Figure 4-left shows the smooth improvement of the ROC curves for a decreasing amount of kept images selected with optimal \({th}_u\) and \({th}_D\). When analyzing the actual values of u and \(D_M\) on the ID and OOD samples separately (Fig. 4-right), we see that the threshold on Mahalanobis distance is more critical for the first rejected samples (from 100% up to 70%) while the effect of the uncertainty comes after (from 70%), illustrating once more their complementarity.

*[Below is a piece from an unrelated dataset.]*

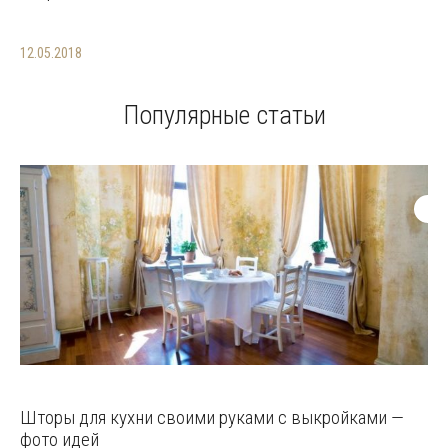
12.05.2018
Популярные статьи
Шторы для кухни своими руками с выкройками —
фото идей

Finally, we compare our approach against two state-of-the-art methods using the same network architecture in all three experiments. The first consists of an MC dropout approach [4], that adds dropout layers to the existing model and keeps them active during test time to collect the variance of the predictions over different runs (here 10). The variance is then used as the uncertainty measurement. The second method results from training the same model with the Dirichlet distribution loss function from [15]. From the results reported in Table 1, we see that our approach is very competitive, while neither requiring model changes nor additional training. Gal’s method [4] performs better at baseline (100%) due to the dropout training, but it is at most comparable when considering uncertainty sample pruning (90% and 60%) while requiring redesign, retraining, and multiple test runs. We also note that softmax probabilistic predictions (\(u_{prob}\)) and the entropy (\(u_{entr}\)) may be used as uncertainty alternatives with similar results. However, Subjective Logic (Eq. 1) remains competitive with the advantage of yielding directly interpretable uncertainty and belief values.

Fig. 4.
figure 4

TissueCLS experiment. Left: ROC curves with kept images ratio, AUC and FPR@TPR95, Right: statistics of u and \(D_M\) among the retained samples, for an increasing amount of kept images.

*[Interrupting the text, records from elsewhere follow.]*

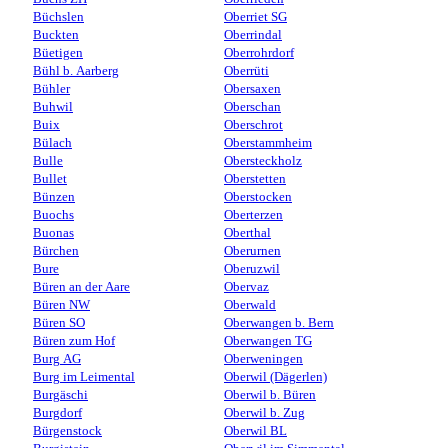
Büchslen
Oberriet SG
Buckten
Oberrindal
Büetigen
Oberrohrdorf
Bühl b. Aarberg
Oberrüti
Bühler
Obersaxen
Buhwil
Oberschan
Buix
Oberschrot
Bülach
Oberstammheim
Bulle
Obersteckholz
Bullet
Oberstetten
Bünzen
Oberstocken
Buochs
Oberterzen
Buonas
Oberthal
Bürchen
Oberurnen
Bure
Oberuzwil
Büren an der Aare
Obervaz
Büren NW
Oberwald
Büren SO
Oberwangen b. Bern
Büren zum Hof
Oberwangen TG
Burg AG
Oberweningen
Burg im Leimental
Oberwil (Dägerlen)
Burgäschi
Oberwil b. Büren
Burgdorf
Oberwil b. Zug
Bürgenstock
Oberwil BL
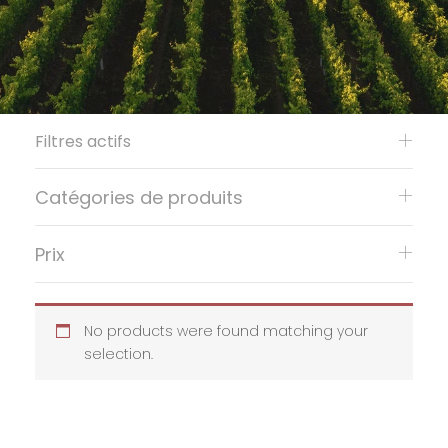
Filtres actifs
Catégories de produits
Prix
No products were found matching your
selection.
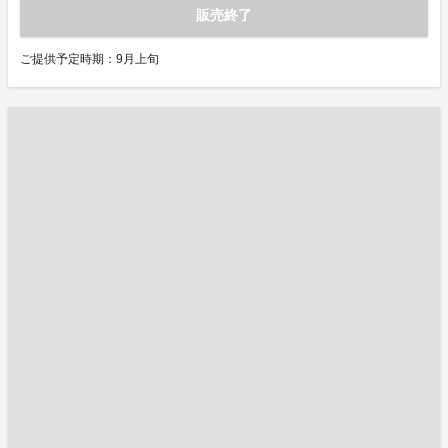
販売終了
ご提供予定時期：9月上旬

Table 1. Precision, AUC and AUCPR of different models on the thresholded datasets. Cut-offs of \(100\%\), \(90\%\), \(60\%\) images are reported.

4 Discussion and Conclusion

In the context of mammography image classification problems, we have studied the problem of uncertainty measurement, aiming to define a method capable of differentiating certain from uncertain predictions, and thus increasing the safety of CAD system suggestions. Uncertainty measurements based on the probability predictions and the Mahalanobis distance have been shown to be effective tools towards this end.

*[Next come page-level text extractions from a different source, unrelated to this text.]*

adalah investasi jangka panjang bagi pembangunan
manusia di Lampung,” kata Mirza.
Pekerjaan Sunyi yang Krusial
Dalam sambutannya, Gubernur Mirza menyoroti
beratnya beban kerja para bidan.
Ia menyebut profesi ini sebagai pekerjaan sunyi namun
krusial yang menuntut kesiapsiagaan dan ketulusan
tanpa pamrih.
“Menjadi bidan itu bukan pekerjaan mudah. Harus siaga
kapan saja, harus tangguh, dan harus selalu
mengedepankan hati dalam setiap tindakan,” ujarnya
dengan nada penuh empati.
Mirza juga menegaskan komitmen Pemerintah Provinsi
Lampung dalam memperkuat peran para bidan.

With the proposed combination of the two measurements we have demonstrated that it is possible to detect evident out-of-distribution samples (as the flowers) while achieving more moderate improvements of performance for subtle forms of distribution shift (e.g. scanned films vs FFDM or FFDM of different manufacturers). In these cases, our method deployed on a validation dataset may be useful to detect the effectiveness of augmentation and fine-tuning strategies when dealing with small datasets.

With respect to the uncertainty measure based on the probabilistic predictions, the scale of the logits used for the estimate u is worthy of attention: when using subjective logic a rescaling may be needed. However, we showed, that entropy or probability may yield similar results (see Table 1). A limitation of Mahalanobis distance is that it requires having access to the training dataset in order to compute the covariance matrix, which may not always be possible. Also, despite the effectiveness of the combination further research is required on automatic ways to find the optimal thresholds.

Finally, the effectiveness of our method has been shown in several mammography classification tasks. Given that no changes in the model nor retraining are required, our findings can be easily generalized to other medical image analysis problems confronted to uncertainties coming from the data but also from the distribution shifts.